Many believe, along with President Obama, that healthcare IT will lay a foundation for change in the U.S. healthcare system and a venue for improving quality of care, cutting costs and saving lives. Healthcare IT will also allow the government to pay providers based on performance.
Cathy Schoen, senior vice president of The Commonwealth Fund, told the Senate HELP Committee that changes will require new leadership and collaboration across public and private sectors.
"Effective payment reforms will require time to develop and implement and flexibility to innovate as the nation learns," she said – a notion backed by the CBO. "Information systems require investment and time to yield maximum returns through adoption and use."

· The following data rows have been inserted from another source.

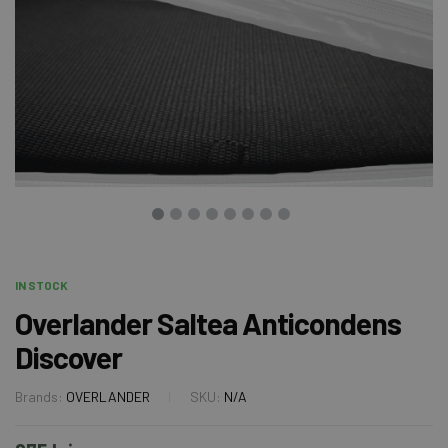
IN STOCK
Overlander Saltea Anticondens
Discover
Brands:
OVERLANDER
SKU:
N/A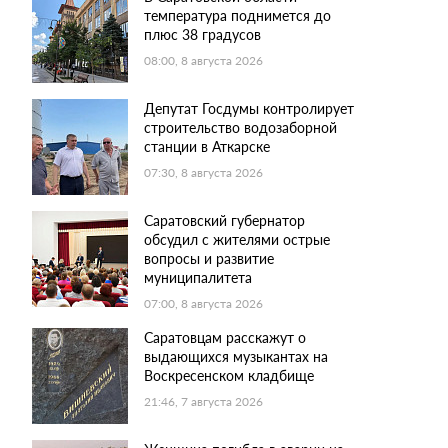
температура поднимется до
плюс 38 градусов
08:00, 8 августа 2026
Депутат Госдумы контролирует
строительство водозаборной
станции в Аткарске
07:30, 8 августа 2026
Саратовский губернатор
обсудил с жителями острые
вопросы и развитие
муниципалитета
07:00, 8 августа 2026
Саратовцам расскажут о
выдающихся музыкантах на
Воскресенском кладбище
21:46, 7 августа 2026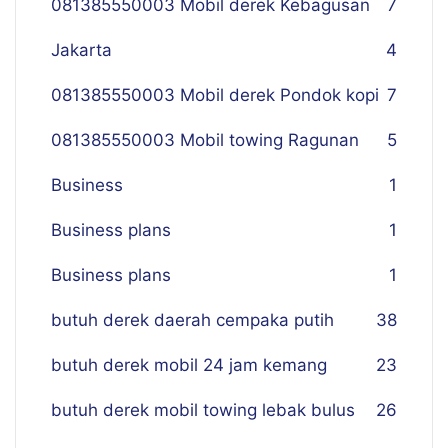
081385550003 Mobil derek Kebagusan
7
Jakarta
4
081385550003 Mobil derek Pondok kopi
7
081385550003 Mobil towing Ragunan
5
Business
1
Business plans
1
Business plans
1
butuh derek daerah cempaka putih
38
butuh derek mobil 24 jam kemang
23
butuh derek mobil towing lebak bulus
26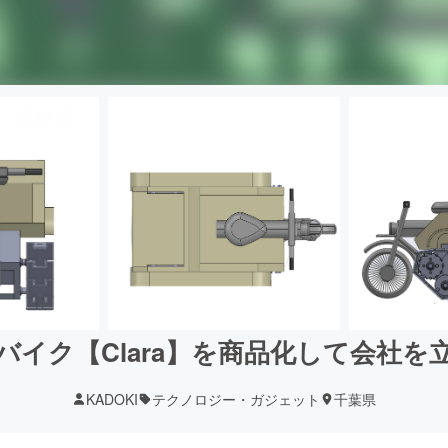
バイク【Clara】を商品化して会社を
KADOKI
テクノロジー・ガジェット
千葉県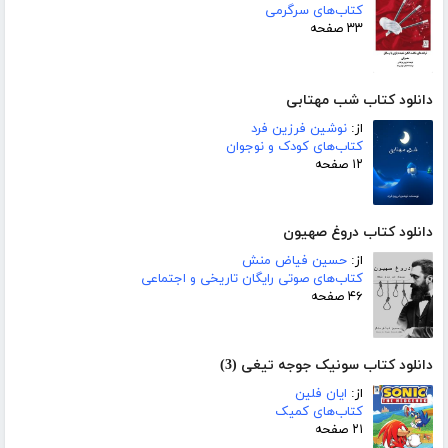
کتاب‌های سرگرمی
۳۳ صفحه
دانلود کتاب شب مهتابی
از:
نوشین فرزین فرد
کتاب‌های کودک و نوجوان
۱۲ صفحه
دانلود کتاب دروغ صهیون
از:
حسین فیاض منش
کتاب‌های صوتی رایگان تاریخی و اجتماعی
۴۶ صفحه
دانلود کتاب سونیک جوجه تیغی (3)
از:
ایان فلین
کتاب‌های کمیک
۲۱ صفحه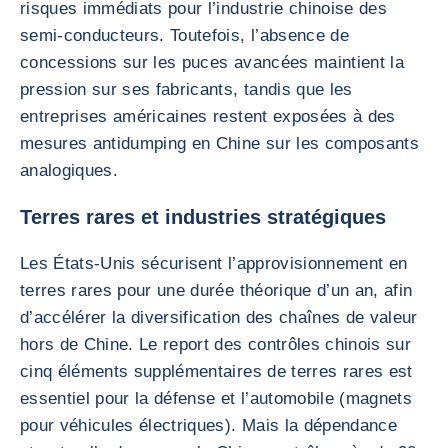
risques immédiats pour l’industrie chinoise des
semi-conducteurs. Toutefois, l’absence de
concessions sur les puces avancées maintient la
pression sur ses fabricants, tandis que les
entreprises américaines restent exposées à des
mesures antidumping en Chine sur les composants
analogiques.
Terres rares et industries stratégiques
Les États-Unis sécurisent l’approvisionnement en
terres rares pour une durée théorique d’un an, afin
d’accélérer la diversification des chaînes de valeur
hors de Chine. Le report des contrôles chinois sur
cinq éléments supplémentaires de terres rares est
essentiel pour la défense et l’automobile (magnets
pour véhicules électriques). Mais la dépendance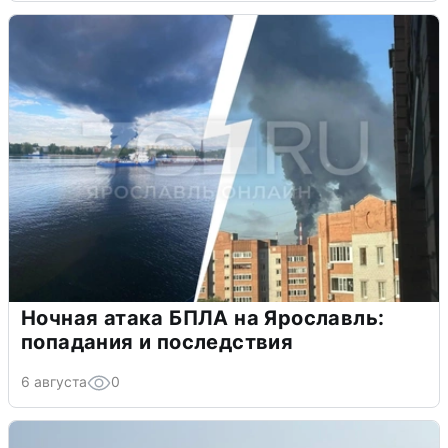
Ночная атака БПЛА на Ярославль:
попадания и последствия
6 августа
0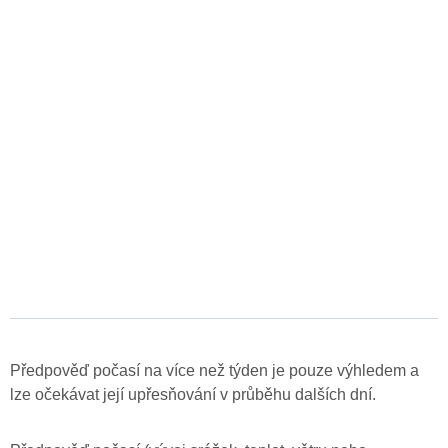
Předpověď počasí na více než týden je pouze výhledem a
lze očekávat její upřesňování v průběhu dalších dní.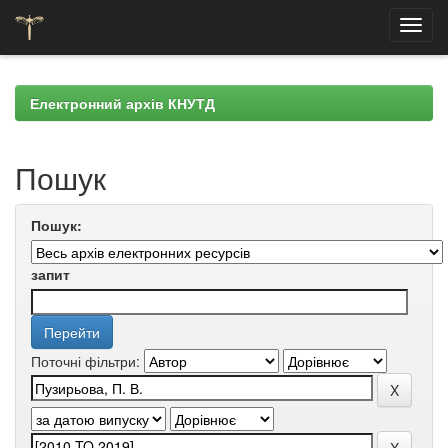
Skip
navigation
Електронний архів КНУТД
Пошук
Пошук:
запит
Поточні фільтри: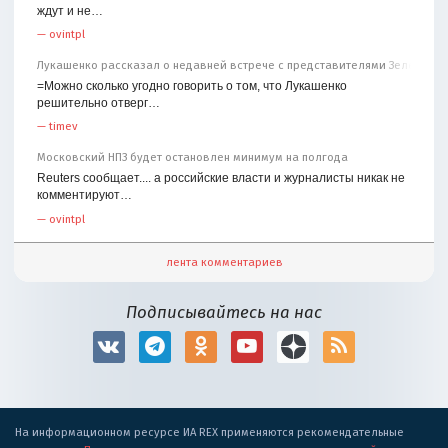
ждут и не…
—
ovintpl
Лукашенко рассказал о недавней встрече с представителями Зеленског
=Можно сколько угодно говорить о том, что Лукашенко
решительно отверг…
—
timev
Московский НПЗ будет остановлен минимум на полгода
Reuters сообщает.... а российские власти и журналисты никак не
комментируют…
—
ovintpl
лента комментариев
Подписывайтесь на нас
На информационном ресурсе ИА REX применяются рекомендательные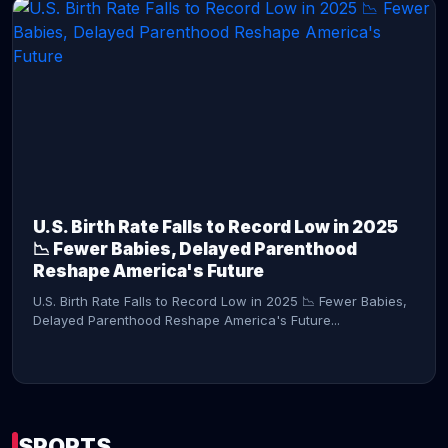
CONTINUE READING →
U.S. Birth Rate Falls to Record Low in 2025
📉 Fewer Babies, Delayed Parenthood
Reshape America's Future
U.S. Birth Rate Falls to Record Low in 2025 📉 Fewer Babies,
Delayed Parenthood Reshape America's Future...
SPORTS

"Yet, wide public concern and stress on businesses and public sectors make it increasingly clear that we cannot afford to maintain the status quo. Each year we wait, the problems grow worse," Schoen said.
Sen. Sherrod Brown (D-Ohio), on the Senate HELP Committee, said, "It’s not enough to fight for affordable coverage, we must fight for real coverage. Health insurance shouldn’t be a vehicle for punishing the sick and rewarding the healthy. It shouldn’t be a hammer that beats healthcare costs down by arbitrarily denying care to those who need it."
Sen. Max Baucus (D-Mont.), chairman of the Senate Finance Committee, said healthcare is the next big objective. "We need fundamental reform in cost, quality and coverage. We need to address all three objectives at the same time. They are interconnected," he said.
Republicans agree that reform is urgent and necessary, but differ on the means needed to get there. Sen. Charles Grassley (R-Iowa), disturbed by the lack of debate over the stimulus package, urged caution. "I have heard some folks say it is our moral responsibility to provide healthcare coverage for all. We have an equal if not greater moral responsibility to do so in a fiscally sustainable manner," he said.
Grassley said he is wary of spending money up front to reap savings in the future. "The President has an opportunity as he walks this razor’s edge between a broken healthcare system and fiscal catastrophe," he said.
Obama has called a gathering of stakeholders and a bipartisan mix of lawmakers to meet next week and begin the difficult work of smoothing out differences. The Obama administration had plans for healthcare reform prepared prior to the election, and the Senate Finance Committee has held hearings on the issue since last summer. Last fall, key Democratic congressional leaders said they were "ready to roll" on healthcare reform, and they will take the cue from Obama's guidelines.